Recommended Stories For You
Officers have still been defaulting heavily toward warnings about the ban to avoid slapping unsuspecting tourists with a $200 ticket.
But if it's a person who's been warned before or someone puffing away while leaning against the no smoking sign, that's a different story, the chief said.
After sizing up enforcement over the last year, Wilson has some changes in mind to present to City Council.
One of those changes would be for a more sensible boundary for the smoking ban. The ordinance currently uses the Downtown Development Authority boundary, which doesn't follow an easily explained or understood path, said the chief. The DDA boundary weaves in and out in places, which is difficult to explain to people from out of town, short of handing them a map, he said. Simplifying the boundary may also make it easier to find efficient places for no-smoking signs.
Wilson said he hates littering the town with signs, but they're necessary to make visitors aware of the local ban. The city is still trying to refine where it places the no smoking signs in order to get the message across. The chief said he wanted to wait until the pedestrian bridge was completed as well to figure out where posting signs would give the city the biggest bang for its buck, instead of simply posting the signs everywhere.
He may also propose reducing the fines, or making the process easier by allowing offenders to mail in payments, as people can with a speeding ticket. Wilson hopes that step would ease congestion in court, whereas offenders currently have to appear in court on a smoking ticket.
Some workers on the Grand Avenue bridge project have blatantly smoked on the job in downtown throughout the project. Wilson said the code enforcement officer has given the workers warnings, but he didn't believe any of them had been ticketed.

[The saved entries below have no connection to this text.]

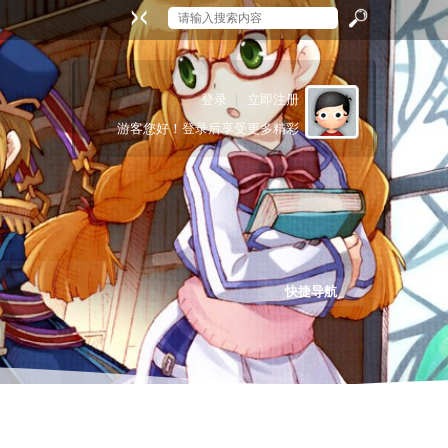
搜
登录
|
立即注册
游客
您好！登录后享受更多精彩
索
快捷导航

Bridge project spokesman Tom Newland said the general contractor uses a variety of subcontractors, who regularly review with their employees the regulations and nuances of working in the middle of town, including etiquette with tourists, working with local businesses and following local ordinances like the smoking ban.
"That's about the best we can do," said Newland. "We're definitely getting out there in front of it."
Grand Avenue bridge construction in downtown is also pushing pedestrians, smokers and non-smokers alike, closer together on the sidewalk.
"Let's face it; downtown has been pretty busy and congested. You have to turn sideways to let people by you," Wilson said.
Lots of smokers caught in the ban zone still say they had never heard of Glenwood's smoking ordinance, said Wilson.
And it's to be expected that tourists from the Front Range wouldn't know about Glenwood's local bans, said the chief. The same is true for the city's ordinances restricting idling and use of truck jake brakes. There's no expectation that they'll know about the local ordinance prohibiting things that are perfectly legal where they're from, said Wilson.